Il est en revanche possible de tirer de claires leçons de l’opération de communication qui visait une mauvaise information du public. Comment ? Comparons avec la science «normale», même lorsque ses résultats sont spectaculaires et controversés. Lorsqu’une équipe de physiciens travaillant au Cern est tombée sur une mesure stupéfiante d’une particule se déplaçant plus vite que la lumière, elle a écrit un article pour soumettre le problème à ses pairs. Ayant compris que l’écho médiatique serait important, les institutions scientifiques ont averti les journalistes spécialisés, afin qu’ils puissent contacter d’autres scientifiques. Le résultat fut, en général, de bonne qualité. Les articles faisaient part des critiques des physiciens sceptiques, de leurs raisons, et concluaient en avertissant que ce résultat de mesure ne serait considéré comme fiable qu’après confirmation par une expérience indépendante. La fin de l’affaire - la mesure stupéfiante résultait d’un problème mécanique subtil - démontre la justesse de la démarche.

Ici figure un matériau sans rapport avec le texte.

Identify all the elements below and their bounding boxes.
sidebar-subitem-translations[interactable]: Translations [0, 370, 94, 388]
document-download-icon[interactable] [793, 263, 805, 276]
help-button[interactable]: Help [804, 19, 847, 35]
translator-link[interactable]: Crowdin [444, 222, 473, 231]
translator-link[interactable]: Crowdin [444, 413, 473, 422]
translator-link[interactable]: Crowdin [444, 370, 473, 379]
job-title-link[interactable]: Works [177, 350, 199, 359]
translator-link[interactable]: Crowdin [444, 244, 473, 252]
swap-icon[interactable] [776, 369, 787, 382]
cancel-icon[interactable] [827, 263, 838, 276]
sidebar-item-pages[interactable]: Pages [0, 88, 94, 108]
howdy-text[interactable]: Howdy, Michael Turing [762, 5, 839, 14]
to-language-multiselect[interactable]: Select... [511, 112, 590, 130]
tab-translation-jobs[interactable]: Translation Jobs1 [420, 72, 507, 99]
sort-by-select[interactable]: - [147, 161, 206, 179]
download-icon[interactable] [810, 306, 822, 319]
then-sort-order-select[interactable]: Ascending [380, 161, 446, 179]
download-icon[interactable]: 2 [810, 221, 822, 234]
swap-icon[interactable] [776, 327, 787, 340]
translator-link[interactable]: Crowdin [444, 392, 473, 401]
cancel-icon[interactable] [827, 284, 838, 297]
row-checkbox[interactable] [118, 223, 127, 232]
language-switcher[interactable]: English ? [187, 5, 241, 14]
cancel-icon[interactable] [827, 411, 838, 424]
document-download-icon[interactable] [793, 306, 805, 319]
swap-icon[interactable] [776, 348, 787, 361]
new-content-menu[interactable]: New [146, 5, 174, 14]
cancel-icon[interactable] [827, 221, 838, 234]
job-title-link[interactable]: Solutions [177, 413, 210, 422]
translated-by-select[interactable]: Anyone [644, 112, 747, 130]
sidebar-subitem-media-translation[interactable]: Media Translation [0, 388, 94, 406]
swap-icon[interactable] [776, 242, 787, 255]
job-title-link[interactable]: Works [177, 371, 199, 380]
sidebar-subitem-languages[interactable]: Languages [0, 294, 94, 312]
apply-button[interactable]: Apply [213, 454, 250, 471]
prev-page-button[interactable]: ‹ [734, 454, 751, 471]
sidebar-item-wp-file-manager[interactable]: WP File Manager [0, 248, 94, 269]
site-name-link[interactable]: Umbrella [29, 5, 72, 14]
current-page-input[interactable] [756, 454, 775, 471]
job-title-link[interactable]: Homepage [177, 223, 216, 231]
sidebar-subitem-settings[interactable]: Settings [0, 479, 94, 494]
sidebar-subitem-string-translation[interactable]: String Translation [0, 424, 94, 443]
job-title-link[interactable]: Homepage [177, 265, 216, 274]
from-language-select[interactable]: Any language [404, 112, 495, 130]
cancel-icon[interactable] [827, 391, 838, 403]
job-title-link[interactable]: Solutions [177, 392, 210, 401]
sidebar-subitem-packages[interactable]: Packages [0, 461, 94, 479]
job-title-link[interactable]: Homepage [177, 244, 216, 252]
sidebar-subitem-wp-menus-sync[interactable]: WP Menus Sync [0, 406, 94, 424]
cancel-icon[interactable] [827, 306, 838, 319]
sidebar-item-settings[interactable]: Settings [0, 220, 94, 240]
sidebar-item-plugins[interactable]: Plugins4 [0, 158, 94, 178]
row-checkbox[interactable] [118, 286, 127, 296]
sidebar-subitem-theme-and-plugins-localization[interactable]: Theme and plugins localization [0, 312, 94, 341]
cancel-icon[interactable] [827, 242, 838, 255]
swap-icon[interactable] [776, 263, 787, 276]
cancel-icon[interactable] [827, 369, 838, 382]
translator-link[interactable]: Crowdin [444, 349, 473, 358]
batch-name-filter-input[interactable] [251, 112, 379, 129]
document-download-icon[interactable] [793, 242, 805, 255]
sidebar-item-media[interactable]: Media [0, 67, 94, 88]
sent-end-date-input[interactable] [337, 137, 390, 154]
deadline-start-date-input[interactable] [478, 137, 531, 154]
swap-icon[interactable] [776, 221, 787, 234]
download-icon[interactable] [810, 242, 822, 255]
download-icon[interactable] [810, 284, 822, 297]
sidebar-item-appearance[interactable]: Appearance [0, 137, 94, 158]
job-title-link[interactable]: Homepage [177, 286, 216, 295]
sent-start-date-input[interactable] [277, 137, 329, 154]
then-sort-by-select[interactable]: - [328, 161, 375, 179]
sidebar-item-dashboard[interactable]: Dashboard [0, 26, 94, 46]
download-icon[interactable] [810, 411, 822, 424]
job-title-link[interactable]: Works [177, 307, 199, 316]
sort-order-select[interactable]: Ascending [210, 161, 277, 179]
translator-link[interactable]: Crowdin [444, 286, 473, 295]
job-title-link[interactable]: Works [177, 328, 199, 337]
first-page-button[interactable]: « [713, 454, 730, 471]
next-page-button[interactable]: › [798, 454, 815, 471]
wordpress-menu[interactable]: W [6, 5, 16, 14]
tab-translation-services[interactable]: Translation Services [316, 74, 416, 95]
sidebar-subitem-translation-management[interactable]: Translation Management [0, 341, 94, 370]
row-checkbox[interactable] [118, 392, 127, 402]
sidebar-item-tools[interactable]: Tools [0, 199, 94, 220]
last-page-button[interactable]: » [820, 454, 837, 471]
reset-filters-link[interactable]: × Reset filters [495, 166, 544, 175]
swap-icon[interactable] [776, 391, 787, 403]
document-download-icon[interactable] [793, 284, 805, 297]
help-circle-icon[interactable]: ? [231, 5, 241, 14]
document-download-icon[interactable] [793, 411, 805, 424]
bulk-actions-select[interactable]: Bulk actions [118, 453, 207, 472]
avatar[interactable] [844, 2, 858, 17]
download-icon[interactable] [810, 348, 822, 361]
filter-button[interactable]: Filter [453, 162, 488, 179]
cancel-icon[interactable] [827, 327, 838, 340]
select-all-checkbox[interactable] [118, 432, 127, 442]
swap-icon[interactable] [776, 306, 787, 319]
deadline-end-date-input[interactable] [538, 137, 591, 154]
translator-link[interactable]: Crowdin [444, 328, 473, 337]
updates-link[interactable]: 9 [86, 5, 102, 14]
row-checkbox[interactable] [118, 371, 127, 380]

Qu’a fait Gilles Eric Séralini ? Tout l’inverse. Il a dealé avec un seul journal. Un deal mortifère pour les impératifs déontologiques journalistiques, puisqu’il passe par une exigence : pas de contre-expertise, interdiction de montrer l’article à d’autres scientifiques et donc… pas de critiques. Le Nouvel Observateur a publié sept pages sur ce sujet avec un défaut d’enquête sidérant. Et un titre étendant à «les OGM» un résultat portant sur une seule plante transgénique et un seul transgène, sans aucune justification scientifique, voire de bon sens. Le prix à payer pour un scoop ne devant rien à une enquête et tout à une opération de communication. Déjà, des journaux et journalistes étrangers (du New Scientist à Carl Zimmer du New York Times sur son blog) protestent contre cette démarche.

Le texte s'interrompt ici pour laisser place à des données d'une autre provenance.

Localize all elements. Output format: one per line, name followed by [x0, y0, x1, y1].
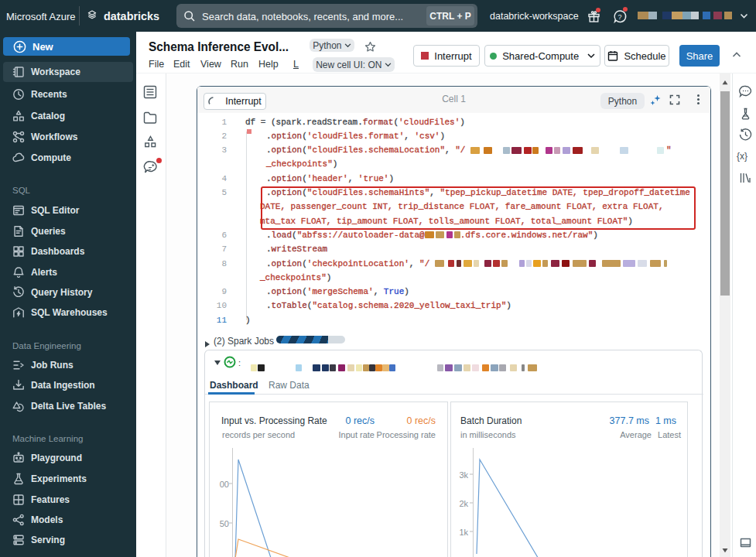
svg-text:?: ?: [617, 13, 621, 21]
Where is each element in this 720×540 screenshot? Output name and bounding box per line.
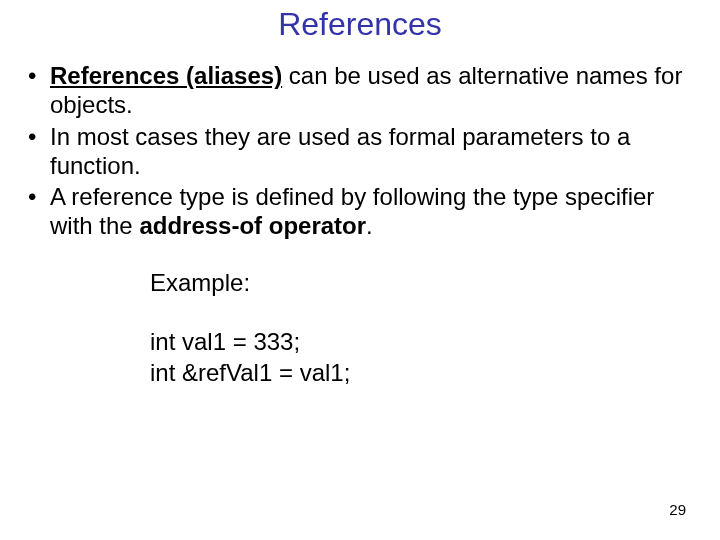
bullet-list: References (aliases) can be used as alte… (0, 61, 720, 241)
page-number: 29 (669, 501, 686, 518)
code-line: int val1 = 333; (150, 326, 720, 357)
bullet-text: In most cases they are used as formal pa… (50, 123, 630, 179)
bullet-item: References (aliases) can be used as alte… (28, 61, 692, 120)
example-label: Example: (150, 267, 720, 298)
spacer (150, 298, 720, 326)
example-block: Example: int val1 = 333; int &refVal1 = … (0, 243, 720, 389)
bullet-item: A reference type is defined by following… (28, 182, 692, 241)
slide-title: References (0, 0, 720, 61)
slide: References References (aliases) can be u… (0, 0, 720, 540)
code-line: int &refVal1 = val1; (150, 357, 720, 388)
bullet-strong: address-of operator (139, 212, 366, 239)
bullet-strong: References (aliases) (50, 62, 282, 89)
bullet-item: In most cases they are used as formal pa… (28, 122, 692, 181)
bullet-text: . (366, 212, 373, 239)
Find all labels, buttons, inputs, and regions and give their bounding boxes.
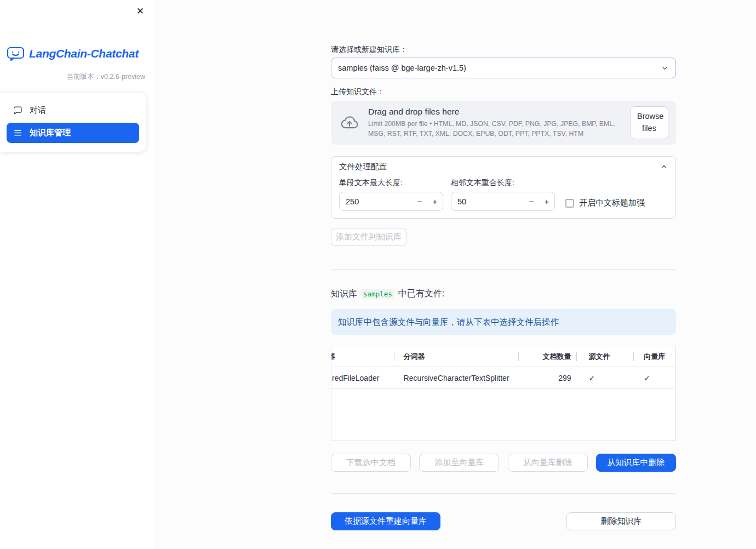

Les conséquences d’un tel deal sont patentes : outre les ministres pris au piège de la réaction à chaud, la plupart des organes de presse ont, dans un premier temps emboîté le pas au Nouvel Observateur sous la pression du temps.

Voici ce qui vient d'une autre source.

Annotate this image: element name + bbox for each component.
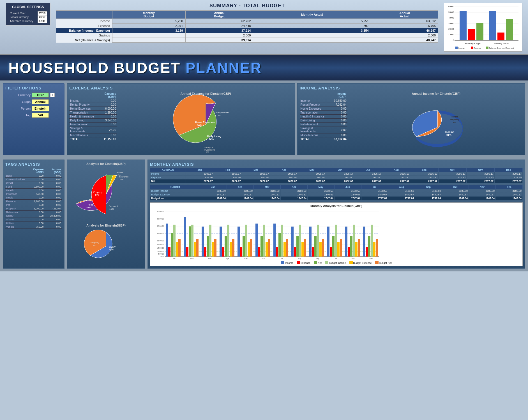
svg-text:Investments: Investments xyxy=(204,149,215,151)
expense-analysis-panel: EXPENSE ANALYSIS Expense (GBP) Income0.0… xyxy=(67,83,295,155)
tag-value[interactable]: *All xyxy=(32,113,49,118)
svg-rect-122 xyxy=(296,236,299,257)
table-row: Food2,600.000.00 xyxy=(5,185,62,189)
income-analysis-inner: Income (GBP) Income30,350.00Rental Prope… xyxy=(300,92,523,153)
svg-rect-121 xyxy=(294,247,296,257)
income-pie-svg: Income 81% Rental Property 19% xyxy=(404,96,468,153)
graph-value[interactable]: Annual xyxy=(32,99,49,104)
svg-rect-26 xyxy=(486,47,488,49)
svg-text:34%: 34% xyxy=(209,138,214,140)
svg-text:6,000: 6,000 xyxy=(448,5,454,8)
row1: FILTER OPTIONS Currency GBP 1 Graph Annu… xyxy=(3,83,525,155)
svg-text:Dec: Dec xyxy=(370,258,373,260)
svg-text:500.00: 500.00 xyxy=(158,253,165,255)
expense-analysis-title: EXPENSE ANALYSIS xyxy=(69,86,292,90)
income-pie-chart-area: Annual Income for Einstein(GBP) In xyxy=(350,92,523,153)
table-row: Retirement0.000.00 xyxy=(5,211,62,214)
svg-rect-101 xyxy=(232,239,234,257)
summary-bar-chart-svg: 6,000 5,000 4,000 3,000 2,000 1,000 0 xyxy=(446,4,521,49)
svg-text:Home Expenses: Home Expenses xyxy=(195,121,215,124)
svg-rect-107 xyxy=(250,239,252,257)
svg-rect-123 xyxy=(299,225,301,257)
svg-rect-149 xyxy=(376,239,378,257)
svg-rect-18 xyxy=(497,33,504,40)
svg-text:81%: 81% xyxy=(109,248,114,251)
net-row: Net (Balance + Savings) 39,914 48,247 xyxy=(56,38,438,43)
svg-text:19%: 19% xyxy=(91,244,96,247)
income-analysis-title: INCOME ANALYSIS xyxy=(300,86,523,90)
svg-text:Monthly Actual: Monthly Actual xyxy=(494,42,509,45)
person-value[interactable]: Einstein xyxy=(32,106,49,111)
svg-rect-127 xyxy=(312,247,314,257)
svg-text:11%: 11% xyxy=(109,208,114,210)
svg-rect-85 xyxy=(186,247,188,257)
svg-rect-79 xyxy=(168,247,170,257)
svg-text:0: 0 xyxy=(453,39,454,41)
svg-rect-17 xyxy=(489,11,496,40)
svg-rect-120 xyxy=(291,227,294,257)
svg-rect-97 xyxy=(222,247,224,257)
title-blue: PLANNER xyxy=(186,60,262,76)
svg-text:3,000.00: 3,000.00 xyxy=(157,232,164,234)
svg-rect-89 xyxy=(196,239,199,257)
svg-text:2,000.00: 2,000.00 xyxy=(157,244,164,246)
svg-text:Property: Property xyxy=(450,118,459,121)
svg-rect-132 xyxy=(327,227,329,257)
svg-text:Mar: Mar xyxy=(208,258,212,260)
top-section: GLOBAL SETTINGS Current Year 2010 Local … xyxy=(0,0,528,55)
svg-rect-99 xyxy=(227,225,229,257)
svg-text:5,000: 5,000 xyxy=(448,11,454,13)
income-row: Income 5,230 62,762 5,251 63,012 xyxy=(56,19,438,24)
monthly-chart-title: Monthly Analysis for Einstein(GBP) xyxy=(152,204,521,207)
tags-table: Expense (GBP) Income (GBP) Bank0.000.00C… xyxy=(5,168,62,229)
svg-text:Sep: Sep xyxy=(316,258,319,260)
svg-text:Personal: Personal xyxy=(109,205,118,207)
expense-analysis-inner: Expense (GBP) Income0.00Rental Property0… xyxy=(69,92,292,153)
tag-filter-row: Tag *All xyxy=(5,113,62,118)
monthly-analysis-panel: MONTHLY ANALYSIS ACTUALS JanFebMar AprMa… xyxy=(147,160,525,269)
svg-rect-119 xyxy=(286,239,288,257)
svg-rect-133 xyxy=(330,247,332,257)
svg-rect-116 xyxy=(278,233,281,257)
col-monthly-budget: MonthlyBudget xyxy=(112,11,186,19)
svg-rect-100 xyxy=(230,242,232,257)
svg-rect-131 xyxy=(322,239,324,257)
svg-text:1,000.00: 1,000.00 xyxy=(157,250,164,252)
table-row: Salary0.0030,350.00 xyxy=(5,214,62,218)
row2: TAGS ANALYSIS Expense (GBP) Income (GBP)… xyxy=(3,157,525,269)
actuals-table: ACTUALS JanFebMar AprMayJun JulAugSep Oc… xyxy=(150,168,523,183)
expense-pie-chart-area: Annual Expense for Einstein(GBP) H xyxy=(119,92,292,153)
person-filter-row: Person Einstein xyxy=(5,106,62,111)
svg-rect-135 xyxy=(335,225,337,257)
income-pie-title: Annual Income for Einstein(GBP) xyxy=(412,92,460,95)
svg-rect-139 xyxy=(348,247,350,257)
tags-pie1-title: Analysis for Einstein(GBP) xyxy=(86,162,126,165)
svg-text:1,500.00: 1,500.00 xyxy=(157,247,164,249)
svg-rect-86 xyxy=(189,226,191,257)
svg-rect-90 xyxy=(202,227,204,257)
table-row: Communications0.000.00 xyxy=(5,178,62,181)
svg-text:Expense: Expense xyxy=(474,47,481,49)
svg-rect-109 xyxy=(258,247,260,257)
table-row: Utilities0.000.00 xyxy=(5,221,62,225)
svg-text:2,500.00: 2,500.00 xyxy=(157,240,164,242)
main-content: FILTER OPTIONS Currency GBP 1 Graph Annu… xyxy=(0,80,528,271)
svg-rect-24 xyxy=(471,47,473,49)
svg-rect-146 xyxy=(368,236,370,257)
global-settings-title: GLOBAL SETTINGS xyxy=(9,5,47,10)
table-row: Personal1,265.000.00 xyxy=(5,200,62,203)
savings-row: Savings 2,000 2,000 xyxy=(56,33,438,38)
tags-pie1-svg: Property 54% Food 23% Personal 11% Insur… xyxy=(72,169,140,221)
svg-rect-19 xyxy=(506,19,513,40)
svg-text:Jan: Jan xyxy=(172,258,175,260)
currency-value[interactable]: GBP xyxy=(32,93,49,98)
svg-text:5%: 5% xyxy=(120,178,123,181)
monthly-chart-container: Monthly Analysis for Einstein(GBP) 4,500… xyxy=(150,202,523,266)
income-analysis-panel: INCOME ANALYSIS Income (GBP) Income30,35… xyxy=(297,83,525,155)
filter-options-panel: FILTER OPTIONS Currency GBP 1 Graph Annu… xyxy=(3,83,64,155)
svg-text:Nov: Nov xyxy=(352,258,355,260)
svg-rect-143 xyxy=(358,239,360,257)
summary-table: MonthlyBudget AnnualBudget Monthly Actua… xyxy=(56,10,438,43)
svg-text:Property: Property xyxy=(93,191,103,193)
title-banner: HOUSEHOLD BUDGET PLANNER xyxy=(0,55,528,80)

Des opérations de communications similaires, souligne Carl Zimmer, correspondaient à une science médiocre. Entraînant réfutations et non confirmations. Cela ne signifie pas ipso facto que l’étude réalisée par Gilles-Eric Séralini fait partie de cette catégorie. En revanche, la justification de telles méthodes par la crainte de voir le système d’expertise publique gangrené par des conflits d’intérêts ou des scientifiques malhonnêtes n’est pas acceptable. De mauvais moyens ne peuvent servir à de bonnes fins. Pour lutter contre ces dérives - qui ont existé -, il faut recourir à des méthodes connues. Elles consistent à exiger que l’expertise publique suive les critères suivants : sélection transparente des experts, publication des conflits d’intérêts possibles, composition du groupe respectant la diversité disciplinaire et de points de vue, publication des opinions minoritaires dans le rapport final, explicitation des incertitudes.

Ironie de l’affaire : le lendemain de son déclenchement, une étude de l’Inra, poursuivie sur douze ans, prouvait qu’il est possible de se passer d’herbicide pour nos grandes cultures, sans en altérer fortement les rendements, une solution radicale aux problèmes soulevés par Gilles-Eric Séralini (Libération du 22 octobre). Plus d’herbicides, plus de plantes résistantes aux herbicides… et Monsanto perd son marché.